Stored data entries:

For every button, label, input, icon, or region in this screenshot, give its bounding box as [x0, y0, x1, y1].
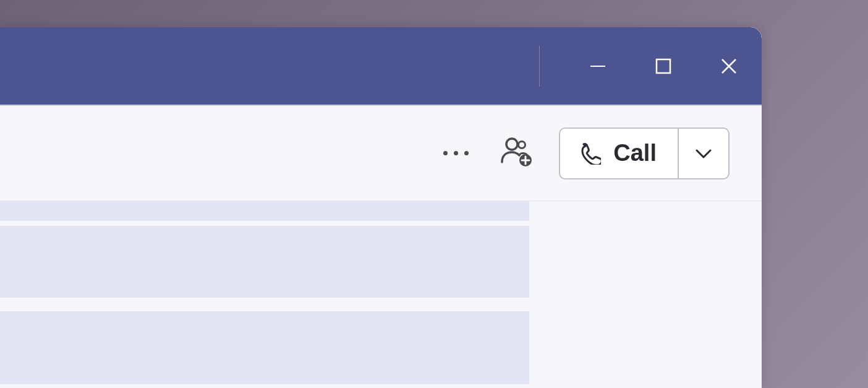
maximize-icon: [655, 58, 672, 75]
call-button[interactable]: Call: [560, 129, 678, 178]
app-window: Call: [0, 27, 762, 388]
more-options-button[interactable]: [437, 145, 475, 162]
svg-rect-1: [657, 59, 670, 73]
message-placeholder: [0, 201, 529, 221]
more-icon: [464, 151, 469, 155]
call-split-button: Call: [559, 127, 730, 179]
window-controls: [565, 27, 762, 105]
minimize-icon: [589, 58, 606, 75]
svg-point-5: [519, 141, 525, 148]
chevron-down-icon: [694, 144, 713, 163]
message-area: [0, 201, 762, 388]
close-button[interactable]: [696, 27, 762, 105]
more-icon: [443, 151, 448, 155]
call-button-label: Call: [613, 140, 657, 166]
add-people-icon: [501, 137, 533, 167]
call-options-button[interactable]: [678, 129, 728, 178]
add-people-button[interactable]: [496, 132, 538, 175]
phone-icon: [579, 142, 601, 165]
titlebar-divider: [539, 46, 540, 87]
close-icon: [720, 58, 738, 75]
chat-header: Call: [0, 106, 762, 201]
minimize-button[interactable]: [565, 27, 631, 105]
titlebar: [0, 27, 762, 105]
more-icon: [454, 151, 458, 155]
message-placeholder: [0, 311, 529, 384]
message-placeholder: [0, 226, 529, 298]
maximize-button[interactable]: [631, 27, 696, 105]
svg-point-4: [506, 139, 517, 150]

§ Task description: Write out every record exactly. Leave the pictures out.

§ Result of the exercise:
For every button, label, input, icon, or region in this screenshot, give its bounding box as [x0, y0, x1, y1].
maximize-icon: [655, 58, 672, 75]
call-button[interactable]: Call: [560, 129, 678, 178]
app-window: Call: [0, 27, 762, 388]
more-options-button[interactable]: [437, 145, 475, 162]
svg-rect-1: [657, 59, 670, 73]
message-placeholder: [0, 201, 529, 221]
more-icon: [464, 151, 469, 155]
call-split-button: Call: [559, 127, 730, 179]
window-controls: [565, 27, 762, 105]
minimize-icon: [589, 58, 606, 75]
svg-point-5: [519, 141, 525, 148]
chevron-down-icon: [694, 144, 713, 163]
message-area: [0, 201, 762, 388]
close-button[interactable]: [696, 27, 762, 105]
more-icon: [443, 151, 448, 155]
call-button-label: Call: [613, 140, 657, 166]
add-people-icon: [501, 137, 533, 167]
call-options-button[interactable]: [678, 129, 728, 178]
add-people-button[interactable]: [496, 132, 538, 175]
phone-icon: [579, 142, 601, 165]
titlebar-divider: [539, 46, 540, 87]
close-icon: [720, 58, 738, 75]
chat-header: Call: [0, 106, 762, 201]
minimize-button[interactable]: [565, 27, 631, 105]
titlebar: [0, 27, 762, 105]
more-icon: [454, 151, 458, 155]
message-placeholder: [0, 311, 529, 384]
message-placeholder: [0, 226, 529, 298]
maximize-button[interactable]: [631, 27, 696, 105]
svg-point-4: [506, 139, 517, 150]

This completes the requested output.